Whatever garbage user puts in 'start', at the very first iteration,
do_something() will be executed against it. Offline node, -EINVAL or
NUMA_NO_NODE are the examples.

> +
>  /**
>   * for_each_numa_hop_mask - iterate over cpumasks of increasing NUMA distance
>   *                          from a given node.
> diff --git a/kernel/sched/topology.c b/kernel/sched/topology.c
> index da33ec9e94ab2..e1d0a33415fb5 100644
> --- a/kernel/sched/topology.c
> +++ b/kernel/sched/topology.c
> @@ -2183,6 +2183,48 @@ int sched_numa_find_nth_cpu(const struct cpumask *cpus, int cpu, int node)
>  }
>  EXPORT_SYMBOL_GPL(sched_numa_find_nth_cpu);
>  
> +/**
> + * sched_numa_node - Find the NUMA node at the closest distance from
> + *		     node @start.
> + *
> + * @visited: a pointer to a nodemask_t representing the visited nodes.
> + * @start: the node to start the search from.

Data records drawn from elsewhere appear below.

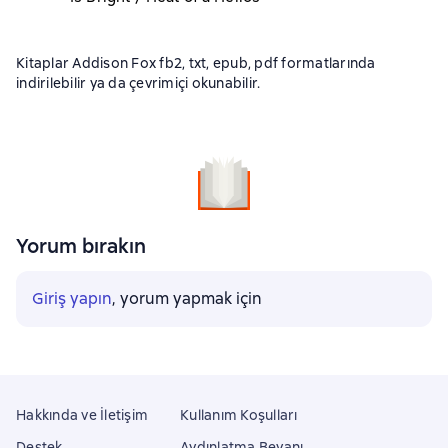
Kitaplar Addison Fox fb2, txt, epub, pdf formatlarında
indirilebilir ya da çevrimiçi okunabilir.
Yorum bırakın
Giriş yapın
, yorum yapmak için
Hakkında ve İletişim
Kullanım Koşulları
Destek
Aydınlatma Beyanı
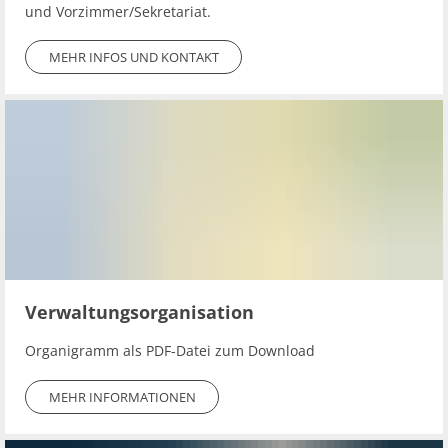
Ab
Ra
und Vorzimmer/Sekretariat.
Be
Ge
Veranstaltu
Zahlen, Daten, Fakten
Ve
Bankverbindung/Lastschriftverfahren
Rü
Be
Zw
MEHR INFOS UND KONTAKT
Hi
Widerspruchsverfahren
Ju
So
Soz
Verwaltungsorganisation
Organigramm als PDF-Datei zum Download
MEHR INFORMATIONEN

Maybe just 'node' The 'start' is only meaningful in the caller. Here
we don't start, we just look for a node that is the most nearest to a
given one.

What if NOMA_NO_NODE is passed?

> + * @state: the node state to filter nodes by.
> + *
> + * This function iterates over all nodes in the given state and calculates
> + * the distance to the starting node. It returns the node that is the
> + * closest in terms of distance that has not already been considered (not
> + * set in @visited and not the starting node). If the node is found, it is
> + * marked as visited in the @visited node mask.
> + *
> + * Returns the node ID closest in terms of hop distance from the @start
> + * node, or MAX_NUMNODES if no node is found (or all nodes have been
> + * visited).
> + */
> +int sched_numa_node(nodemask_t *visited, int start, unsigned int state)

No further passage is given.